Polyfunctional Imidazolium Aryloxide Betaine/Lewis Acid Catalysts as Tools for the Asymmetric Synthesis of Disfavored Diastereomers

Enzymes are Nature’s polyfunctional catalysts tailor-made for specific biochemical synthetic transformations, which often proceed with almost perfect stereocontrol. From a synthetic point of view, artificial catalysts usually offer the advantage of much broader substrate scopes, but stereocontrol is often inferior to that possible with natural enzymes. A particularly difficult synthetic task in asymmetric catalysis is to overwrite a pronounced preference for the formation of an inherently favored diastereomer; this requires a high level of stereocontrol. In this Article, the development of a novel artificial polyfunctional catalyst type is described, in which an imidazolium–aryloxide betaine moiety cooperates with a Lewis acidic metal center (here Cu­(II)) within a chiral catalyst framework. This strategy permits for the first time a general, highly enantio­selective access to the otherwise rare diastereomer in the direct 1,4-addition of various 1,3-dicarbonyl substrates to β-substituted nitro­olefins. The unique stereocontrol by the polyfunctional catalyst system is also demonstrated with the highly stereo­selective formation of a third contiguous stereocenter making use of a diastereo­selective nitronate protonation employing α,β-disubstituted nitro­olefin substrates. Asymmetric 1,4-additions of β-ketoesters to α,β-disubstituted nitro­olefins have never been reported before in literature. Combined mechanistic investigations including detailed spectroscopic and density functional theory (DFT) studies suggest that the aryloxide acts as a base to form a Cu­(II)-bound enolate, whereas the nitro­olefin is activated by H-bonds to the imidazolium unit and the phenolic OH generated during the proton transfer. Detailed kinetic analyses (RPKA, VTNA) suggest that (a) the catalyst is stable during the catalytic reaction, (b) not inhibited by product and (c) the rate-limiting step is most likely the C–C bond formation in agreement with the DFT calculations of the catalytic cycle. The robust catalyst is readily synthesized and recyclable and could also be applied to a cascade cyclization.

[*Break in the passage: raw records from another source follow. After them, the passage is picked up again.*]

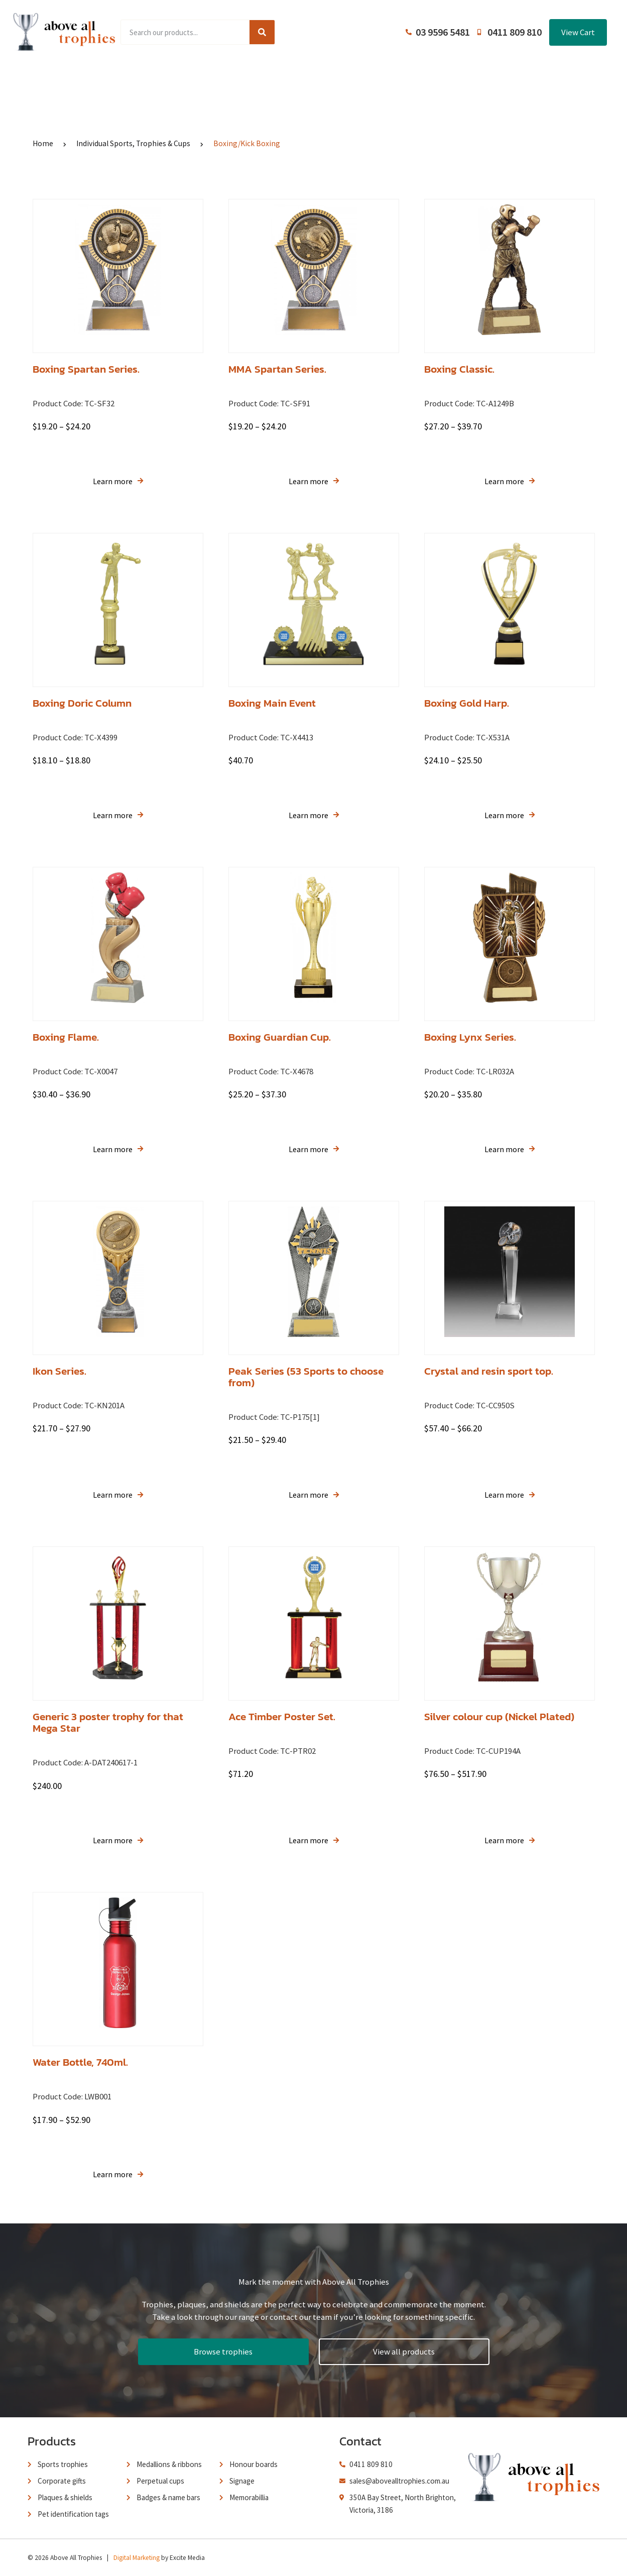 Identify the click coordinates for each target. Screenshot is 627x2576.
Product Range (157, 79)
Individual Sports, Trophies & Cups (133, 143)
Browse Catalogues (238, 79)
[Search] (262, 32)
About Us (309, 79)
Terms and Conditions (384, 79)
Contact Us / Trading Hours (491, 79)
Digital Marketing (136, 2557)
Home (100, 79) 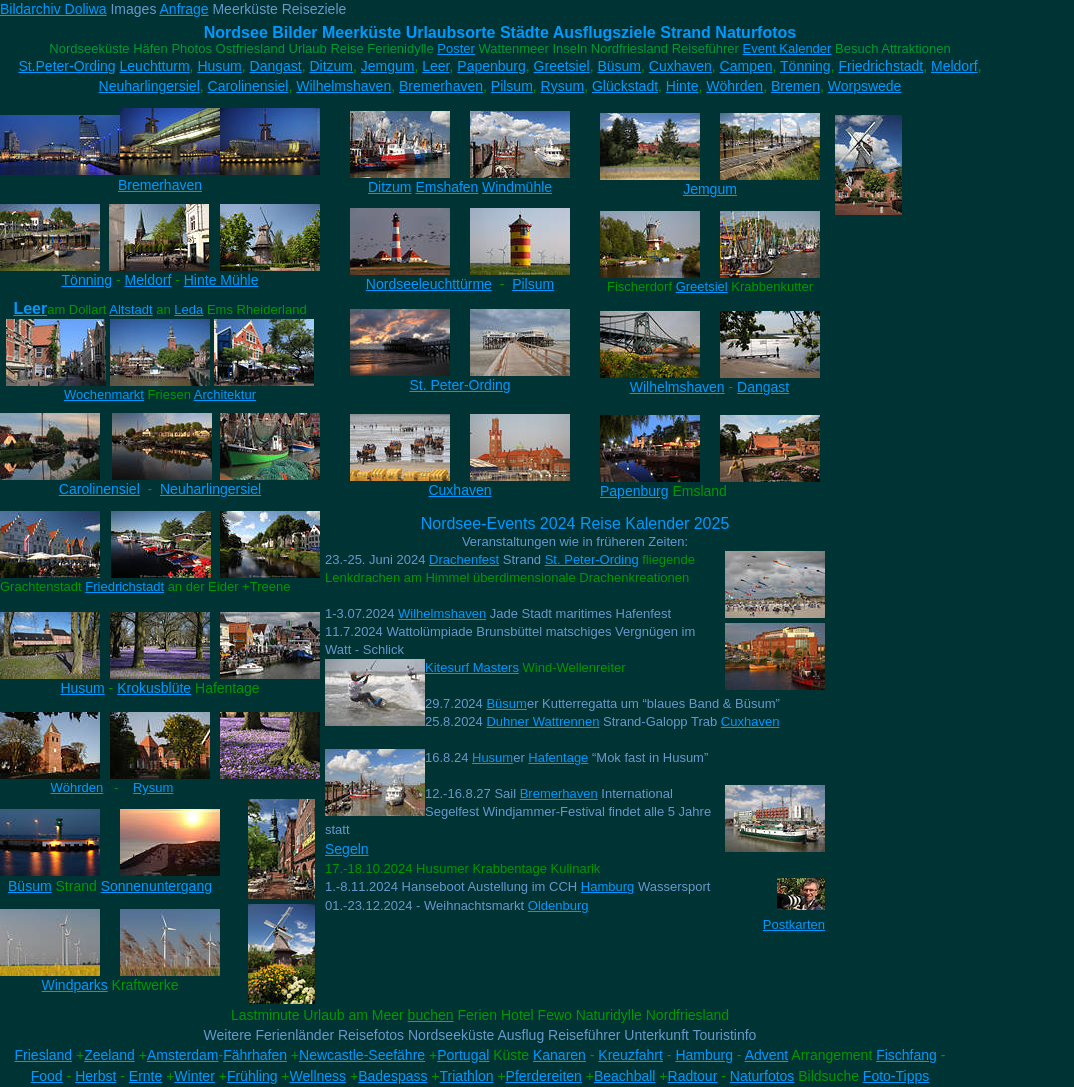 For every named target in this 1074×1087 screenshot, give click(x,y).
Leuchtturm (155, 66)
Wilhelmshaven (343, 86)
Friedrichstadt (880, 66)
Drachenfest (464, 559)
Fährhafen (255, 1055)
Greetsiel (562, 66)
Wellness (318, 1076)
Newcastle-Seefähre (362, 1055)
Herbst (95, 1076)
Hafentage (558, 757)
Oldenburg (558, 905)
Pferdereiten (544, 1076)
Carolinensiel (248, 86)
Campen (746, 66)
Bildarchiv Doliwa (53, 9)
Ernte (145, 1076)
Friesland (44, 1055)
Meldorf (954, 66)
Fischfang (906, 1055)
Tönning (805, 66)
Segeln (347, 849)
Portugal (463, 1055)
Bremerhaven (441, 86)
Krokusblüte (154, 688)
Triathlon (467, 1076)
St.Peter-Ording (66, 66)
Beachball (625, 1076)
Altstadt (130, 309)
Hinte (682, 86)
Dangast (276, 66)
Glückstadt (625, 86)
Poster (456, 48)
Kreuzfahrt (630, 1055)
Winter (194, 1076)
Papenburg (491, 66)
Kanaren (559, 1055)
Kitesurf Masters (472, 667)
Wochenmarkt (104, 394)
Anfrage (184, 9)
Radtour (693, 1076)
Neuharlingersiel (149, 86)
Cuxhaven (680, 66)
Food (47, 1076)
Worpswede (865, 86)
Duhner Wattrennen (542, 721)
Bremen (795, 86)
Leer (435, 66)
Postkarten (794, 924)
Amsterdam (183, 1055)
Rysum (563, 86)
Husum (219, 66)
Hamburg (607, 886)
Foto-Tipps (896, 1076)
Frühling (252, 1076)
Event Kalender (787, 48)
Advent (767, 1055)
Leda (188, 309)
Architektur (225, 394)
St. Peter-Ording (592, 559)
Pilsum (512, 86)
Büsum (619, 66)
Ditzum (331, 66)
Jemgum (388, 66)
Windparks (75, 985)
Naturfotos (762, 1076)
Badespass (392, 1076)
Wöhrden (734, 86) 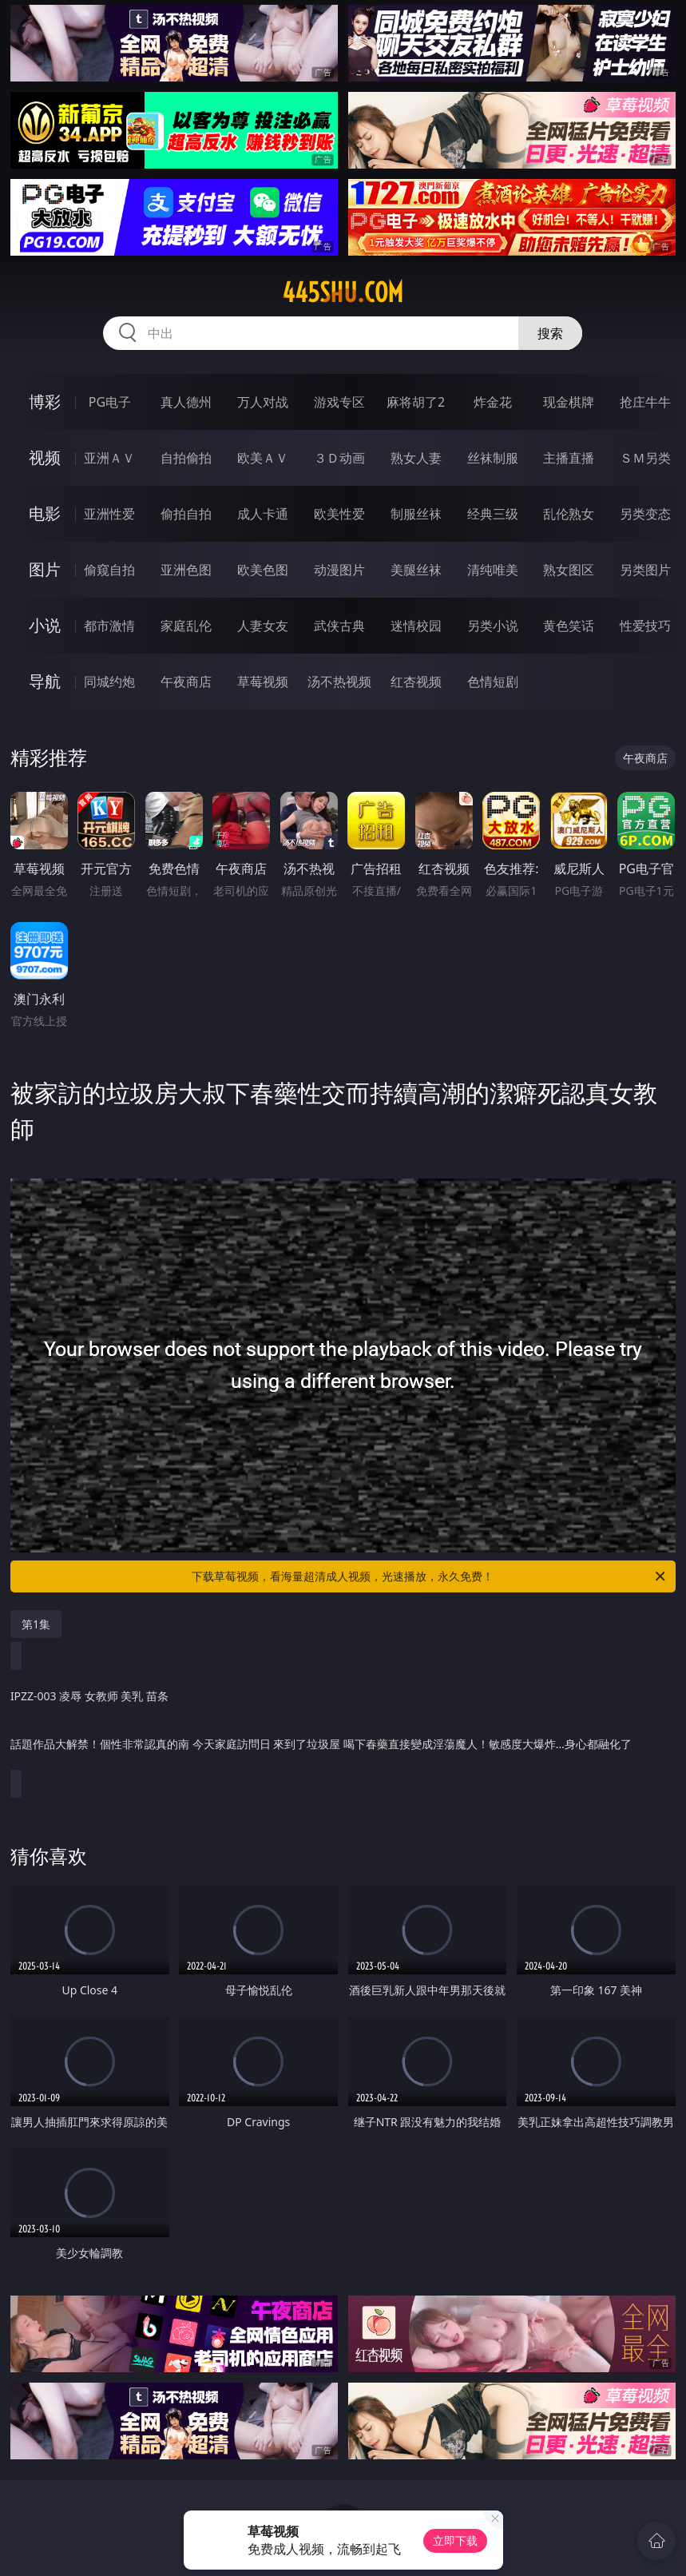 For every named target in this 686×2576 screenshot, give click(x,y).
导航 (45, 681)
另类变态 (645, 514)
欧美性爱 (339, 514)
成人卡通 (262, 514)
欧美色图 (262, 569)
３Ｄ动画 (339, 458)
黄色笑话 (568, 625)
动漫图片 (339, 569)
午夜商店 (186, 681)
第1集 (36, 1624)
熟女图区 (568, 569)
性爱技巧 (645, 625)
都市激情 (109, 625)
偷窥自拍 (109, 569)
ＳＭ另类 (645, 458)
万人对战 (262, 402)
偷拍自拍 (186, 514)
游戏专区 (339, 402)
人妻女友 (262, 625)
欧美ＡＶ (262, 458)
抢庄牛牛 (645, 402)
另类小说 (492, 625)
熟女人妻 (416, 458)
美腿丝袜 (416, 569)
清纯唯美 (492, 569)
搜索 (550, 333)
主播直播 (568, 458)
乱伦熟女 (568, 514)
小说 (45, 625)
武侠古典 (339, 625)
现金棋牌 (568, 402)
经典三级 (492, 514)
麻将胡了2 (416, 402)
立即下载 (455, 2540)
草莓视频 (262, 681)
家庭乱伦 (186, 625)
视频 (45, 457)
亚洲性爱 (109, 514)
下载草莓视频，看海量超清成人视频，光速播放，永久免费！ (430, 1576)
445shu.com (342, 292)
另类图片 (645, 569)
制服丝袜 (416, 514)
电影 (45, 513)
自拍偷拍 (186, 458)
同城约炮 (109, 681)
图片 (45, 569)
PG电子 (110, 402)
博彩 (45, 401)
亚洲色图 (186, 569)
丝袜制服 (492, 458)
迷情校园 (416, 625)
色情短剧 (492, 681)
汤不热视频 (339, 681)
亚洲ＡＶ (109, 458)
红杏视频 (416, 681)
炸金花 (493, 402)
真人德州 (186, 402) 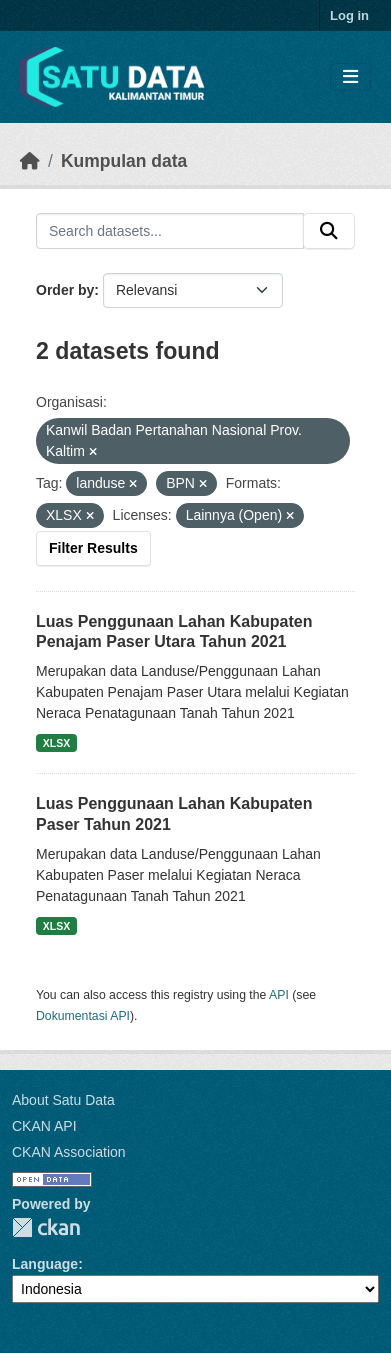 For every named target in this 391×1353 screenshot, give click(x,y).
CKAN (46, 1227)
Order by (65, 290)
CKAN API (44, 1126)
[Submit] (329, 231)
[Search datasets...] (170, 231)
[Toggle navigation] (350, 77)
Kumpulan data (124, 161)
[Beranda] (30, 161)
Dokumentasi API (83, 1016)
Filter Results (93, 548)
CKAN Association (69, 1152)
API (279, 995)
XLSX (56, 743)
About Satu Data (63, 1100)
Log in (349, 15)
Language (45, 1264)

酶（Enzymes）是自然界中为特定生化合成转化量身打造的多官能催化剂（polyfunctional catalysts），此类转化通常能以近乎完美的立体调控（stereocontrol）进行。从合成化学的视角来看，人工催化剂通常具备底物范围更广的优势，但其立体调控能力往往不及天然酶。不对称催化领域中一项极具挑战性的合成任务，是逆转底物对生成固有优势非对映异构体（diastereomer）的强烈偏好，这需要极高水平的立体调控能力。本文报道了一种新型人工多官能催化剂体系：在手性催化剂框架内，咪唑鎓-芳氧化物甜菜碱（imidazolium–aryloxide betaine）结构单元与路易斯酸性金属中心（此处为Cu(II)）协同发挥作用。该策略首次实现了通用且高对映选择性地获取各类1,3-二羰基底物与β-取代硝基烯烃直接发生1,4-加成反应时原本难以得到的罕见非对映异构体。通过使用α,β-二取代硝基烯烃底物进行非对映选择性硝基质子化反应，高立体选择性构建第三个连续手性中心，进一步验证了该多官能催化剂体系独特的立体调控能力。此前文献中从未报道过β-酮酸酯与α,β-二取代硝基烯烃的不对称1,4-加成反应。联合机理研究涵盖详细的光谱学分析与密度泛函理论（DFT）计算，结果表明芳氧化物作为碱，可形成与Cu(II)结合的烯醇负离子；而硝基烯烃则通过与咪唑鎓单元以及质子转移过程中生成的酚羟基形成氢键而被活化。详细的动力学分析（速率进度动力学分析RPKA、变温动力学分析VTNA）显示：其一，催化剂在催化反应过程中保持稳定；其二，不受产物抑制；其三，限速步骤极有可能为C-C键形成，这与催化循环的DFT计算结果相符。该稳定性优异的催化剂易于合成且可回收利用，还可应用于级联环化反应。